Lessons Learned from John Kaag: Re-Route, Re-Root.

Salvation can’t be accomplished in isolation.
-John Kaag, American Philosophy: A Love Story

Words have a tendency to change meaning from profession to profession. In the world of  university adjuncts, for example, you may hear the words “professional development.”

We adjuncts hear “do this or ELSE.”

51Ek3onp4tL._SY344_BO1,204,203,200_Such was the situation to bring John Kaag’s American Philosophy: A Love Story into my hands. I had to fill at least an hour of professional development OR ELSE, and I was tired of “how to keep students focused” kinds of webinars. A different department was holding a monthly book club, with Kaag’s latest being May’s choice.

I had “studied” philosophy in college, and by “studied” I mean I audited the 400-level course without any previous credits in philosophy courses. Yeah, not my brightest move. But it promised deep discussions with at least two really cute guys and the teacher was one of those rare men who by all appearances balanced philosophy and faith with ease. I was intrigued then. Don’t remember a lick of it now. But Kaag’s title brought that old intrigue back. Why not? I liked stretching my lit boundaries, and it would earn me a PD hour in the process. I contacted the PhD in charge: I’m in.


At one point, philosophers like Pierce could determine the very language we use. They had the power to define reality. (25)

“So yeah, I guess it was pretty good, but I had a hard time sympathizing with the narrator.”

“It was informative, but I just couldn’t root for the guy, you know? I mean, he left his wife. Why should I cheer for that?”

The Google Hangout felt way too much like grad school for comfort. It was the dust bunny-addled classroom all over again with cracked plastic chairs and classmates declaring a book unworthy of them solely because they didn’t like the main character.

I was stymied, and conflicted. Why such shallow comments? Why wasn’t anyone looking past this need to “cheer” a hero and not see the journey Kaag risked showing us? Because I understood this kind of journey. Any one buckled under by depression would.

“Yeah, I mean, talk about a first-world, white-privilege problem.”
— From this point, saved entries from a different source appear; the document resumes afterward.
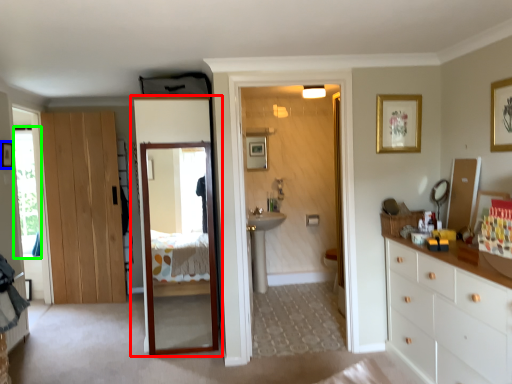 Question: Considering the real-world distances, which object is closest to door (highlighted by a red box)? picture frame (highlighted by a blue box) or window (highlighted by a green box).

Choices:
 (A) picture frame
 (B) window

Answer: (B) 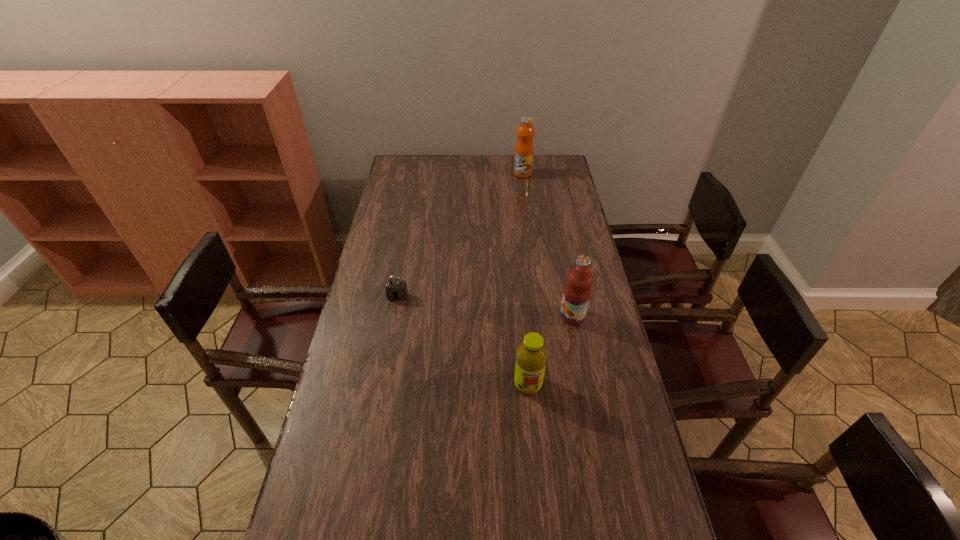 This screenshot has height=540, width=960. I want to click on vacant space that is in between the nearest fruit juice and the farthest fruit juice, so click(525, 279).

You are a GUI agent. You are given a task and a screenshot of the screen. Output one action in this format:
    pyautogui.click(x=<x>, y=<y>)
    Task: Click on the vacant area that lies between the shortest fruit juice and the farthest object
    The height and width of the screenshot is (540, 960).
    Given the screenshot: What is the action you would take?
    pyautogui.click(x=525, y=279)

Image resolution: width=960 pixels, height=540 pixels. In order to click on free space between the nearest fruit juice and the farthest fruit juice in this screenshot , I will do `click(525, 279)`.

At what (x,y) coordinates should I click in order to perform the action: click on vacant area between the shortest fruit juice and the second nearest object. Please return your answer as a coordinate pair (x, y). This screenshot has width=960, height=540. Looking at the image, I should click on (550, 350).

This screenshot has width=960, height=540. I want to click on vacant region between the farthest object and the second shortest object, so click(525, 279).

Locate an element on the screen. This screenshot has width=960, height=540. free space that is in between the farthest object and the nearest fruit juice is located at coordinates (525, 279).

The height and width of the screenshot is (540, 960). Find the location of `vacant space that is in between the rightmost object and the padlock`. vacant space that is in between the rightmost object and the padlock is located at coordinates (485, 306).

I want to click on vacant space that is in between the farthest fruit juice and the shortest object, so click(460, 235).

Where is `free space between the shortest object and the farthest object`? This screenshot has height=540, width=960. free space between the shortest object and the farthest object is located at coordinates (460, 235).

At what (x,y) coordinates should I click in order to perform the action: click on empty space between the nearest fruit juice and the farthest object. Please return your answer as a coordinate pair (x, y). This screenshot has width=960, height=540. Looking at the image, I should click on pyautogui.click(x=525, y=279).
May was not a good month in my house. Family crashed upon us in waves for not one, not two, but three parties for Blondie’s birthday. The church threw some extra duties my way because apparently no one thinks anything has to be done until mere hours before a major retirement dinner. Friends got married upstate, which meant more family gatherings to butter up the baby-sitting and to travel and to get back and to grade final projects and to START a new term and and and AND.

And, it was not a good month. When you’re an introvert, and would love nothing better than a few uninterrupted hours to read and write, this social storm nearly drowned me. Many nights ended in tears. My children noticed: on the “My Mommy” cards Biff and Bash made with their teachers, it was revealed that this is what Bash remembers more than anything:


How did I respond? With sobs on the front porch. Fuck the neighbors, let them watch, it’s not like they have yet another conference about their sons kicking and fighting the teacher again, Mrs. S forgot this at church can you get it again, Jean we need to talk about the party food again, I need to clean the house again I need I need I need

I. Needed. Out.

So did Kaag. He does indeed leave his first wife, and he does indeed write about his alcoholism. Yet while my colleagues saw these as reasons to put the narrator down, I couldn’t help but think of my own postpartum depression, how my own marriage struggled with the arrival of children. Unlike Kaag, I couldn’t fathom writing about the purgatory my marriage wandered in for years.

Maybe another well-meaning American philosopher would find the library, but not the books. Maybe, on the drive back to my unhappy marriage, I’d get in the fatal crash I often imagined. Maybe I wouldn’t be able to find my way back. (38)

I thought nothing of salvation and immortality at Durgin-Park, opting instead to drink myself senseless. At the end of the night I stumbled home and tried to convince my wife I wasn’t drunk. I was looking for help in all the usual places, all the wrong places. (14)

Motherhood: some days, it just fucking strangles the soul.

When that kind of feeling wraps round the heart, I knew I had to get out. If I didn’t, all the poison inside would dig itself in and suck my love dry. I lived through that once. Not going back there.

I envied Kaag his ability to simply uproot and begin again. What started as a small conference away from Harvard diverted to an exploration of self and of William Ernest Hocking, himself a philosopher who gathered thousands of books and letters that together charted the roots and growth of American philosophy. In Hocking’s library, surrounded by old lives and skittering rodents, Kaag felt something new:

Alone in an empty library, in a deserted wood, in a nearly forgotten field of American philosophy, I felt momentarily at home. (32)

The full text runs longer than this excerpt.